In response to DNA damage, cells initiate complex signalling cascades leading to growth arrest and DNA repair. The recruitment of 53BP1 to damaged sites requires the activation of the ubiquitination cascade controlled by the E3 ubiquitin ligases RNF8 and RNF168, and methylation of histone H4 on lysine 20. However, molecular events that regulate the accessibility of methylated histones, to allow the recruitment of 53BP1 to DNA breaks, are unclear. Here, we show that like 53BP1, the JMJD2A (also known as KDM4A) tandem tudor domain binds dimethylated histone H4K20; however, JMJD2A is degraded by the proteasome following the DNA damage in an RNF8-dependent manner. We demonstrate that JMJD2A is ubiquitinated by RNF8 and RNF168. Moreover, ectopic expression of JMJD2A abrogates 53BP1 recruitment to DNA damage sites, indicating a role in antagonizing 53BP1 for methylated histone marks. The combined knockdown of JMJD2A and JMJD2B significantly rescued the ability of RNF8- and RNF168-deficient cells to form 53BP1 foci. We propose that the RNF8-dependent degradation of JMJD2A regulates DNA repair by controlling the recruitment of 53BP1 at DNA damage sites.
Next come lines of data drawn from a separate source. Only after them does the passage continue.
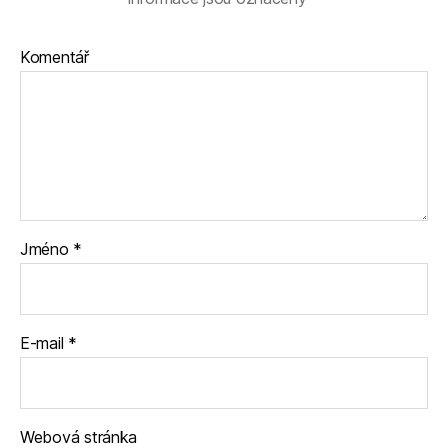
Komentář
Jméno
*
E-mail
*
Webová stránka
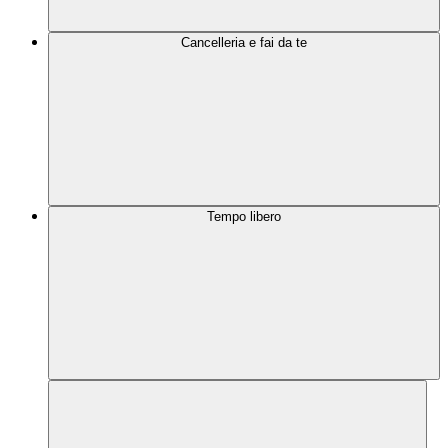
Cancelleria e fai da te
Tempo libero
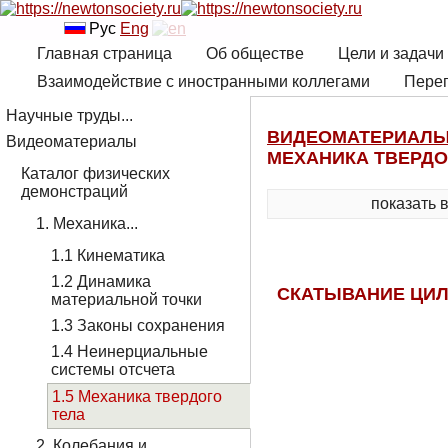
Рус
Eng
Главная страница
Об обществе
Цели и задачи
Взаимодействие с иностранными коллегами
Переп
Научные труды...
ВИДЕОМАТЕРИАЛ
Видеоматериалы
МЕХАНИКА ТВЕРДО
Каталог физических
демонстраций
показать 
1. Механика...
1.1 Кинематика
1.2 Динамика
СКАТЫВАНИЕ ЦИЛ
материальной точки
1.3 Законы сохранения
1.4 Неинерциальные
системы отсчета
1.5 Механика твердого
тела
2. Колебания и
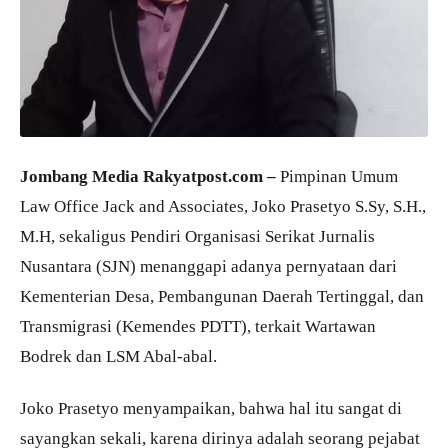
Jombang Media Rakyatpost.com –
Pimpinan Umum
Law Office Jack and Associates, Joko Prasetyo S.Sy, S.H.,
M.H, sekaligus Pendiri Organisasi Serikat Jurnalis
Nusantara (SJN) menanggapi adanya pernyataan dari
Kementerian Desa, Pembangunan Daerah Tertinggal, dan
Transmigrasi (Kemendes PDTT), terkait Wartawan
Bodrek dan LSM Abal-abal.
Joko Prasetyo menyampaikan, bahwa hal itu sangat di
sayangkan sekali, karena dirinya adalah seorang pejabat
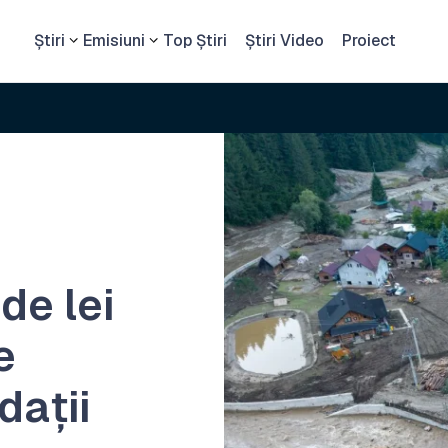
Știri
Emisiuni
Top Știri
Știri Video
Proiect
de lei
e
dații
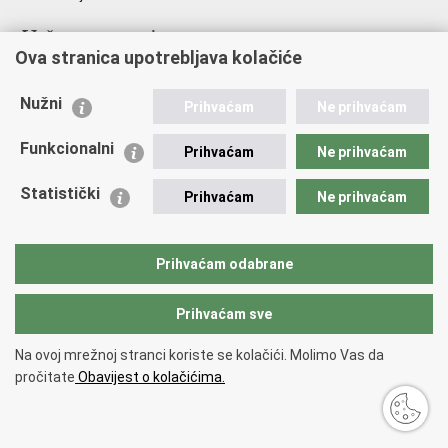
Važne poveznice
Ova stranica upotrebljava kolačiće
Ministarstvo unutarnjih poslova
Sindikati
Nužni
Prihvaćam
Ne prihvaćam
Udruge
Dom zdravlja MUP-a
Funkcionalni
Prihvaćam
Ne prihvaćam
Policijska akademija
Muzej policije
Statistički
Prihvaćam
Ne prihvaćam
Zaklada policijske solidarnosti
Centar za forenzična ispitivanja, istraživanja i vještačenja "Ivan
Vučetić"
Prihvaćam odabrane
Policijske uprave
Prihvaćam sve
Povratak na vrh
Na ovoj mrežnoj stranci koriste se kolačići. Molimo Vas da
Copyright © 2026 Policijska uprava Bjelovarsko-bilogorska.
Uvjeti
pročitate
Obavijest o kolačićima.
korištenja
.
Izjava o pristupačnosti
.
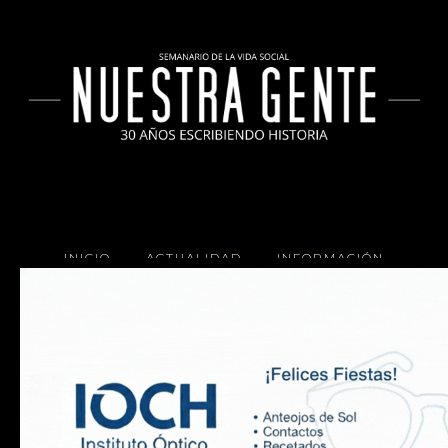
INICIO
ACTUALIDAD
INFORMACIÓN
SOCIALES
COCINA
Copyright 2025 Nuestra Gente.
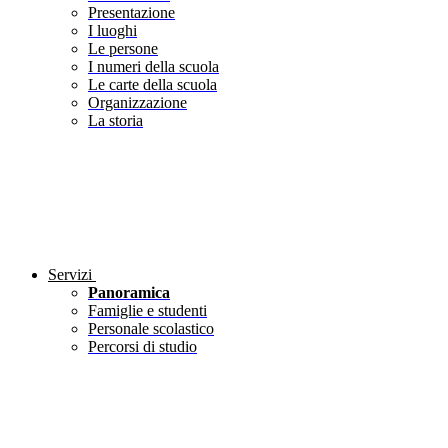
Presentazione
I luoghi
Le persone
I numeri della scuola
Le carte della scuola
Organizzazione
La storia
Servizi
Panoramica
Famiglie e studenti
Personale scolastico
Percorsi di studio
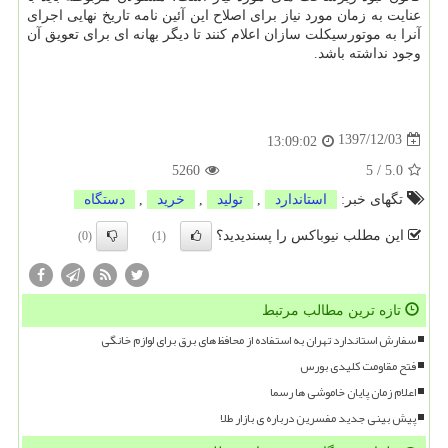
عنایت به زمان مورد نیاز برای اصلاح این آئین نامه تاریخ نهایی اجرای
آنرا به موتورسیكلت سازان اعلام كنند تا دیگر بهانه ای برای تعویق آن
وجود نداشته باشد.
1397/12/03
13:09:02
5260
5
/
5.0
تگهای خبر:
استاندارد
,
تولید
,
خرید
,
دستگاه
این مطلب نیوباکس را پسندیدید؟
(0)
(1)
تازه ترین مطالب مرتبط
سفارش استاندارد تهران به استفاده از محافظ های برق برای لوازم خانگی
فتح مقاومت کلیدی بورس
اعلام زمان پایان خاموشی ها رسما
پیش بینی جدید مفسرین درباره ی بازار طلا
针对 DNA 损伤,细胞会启动复杂的信号级联反应,导致生长停滞和 DNA 修复。53BP1 招募到损伤部位需要由 E3 泛素连接酶 RNF8 和 RNF168 控制的泛素化级联反应的激活,以及组蛋白 H4 赖氨酸 20 位的甲基化。然而,调控组蛋白甲基化的可及性,以允许 53BP1 招募到 DNA 断裂的分子事件尚不清楚。在这里,我们发现与 53BP1 类似,JMJD2A(也称为 KDM4A)串联结构域与二甲基化组蛋白 H4K20 结合;然而,JMJD2A 在 DNA 损伤后会被蛋白酶体降解,这种降解依赖于 RNF8。我们证明 JMJD2A 被 RNF8 和 RNF168 泛素化。此外,JMJD2A 的异位表达会阻止 53BP1 招募到 DNA 损伤部位,表明其在拮抗 53BP1 对甲基化组蛋白标记物方面发挥作用。JMJD2A 和 JMJD2B 的联合敲低显著挽救了 RNF8 和 RNF168 缺陷细胞形成 53BP1 焦点的能力。我们提出,RNF8 依赖性 JMJD2A 降解通过控制 53BP1 在 DNA 损伤部位的募集来调节 DNA 修复。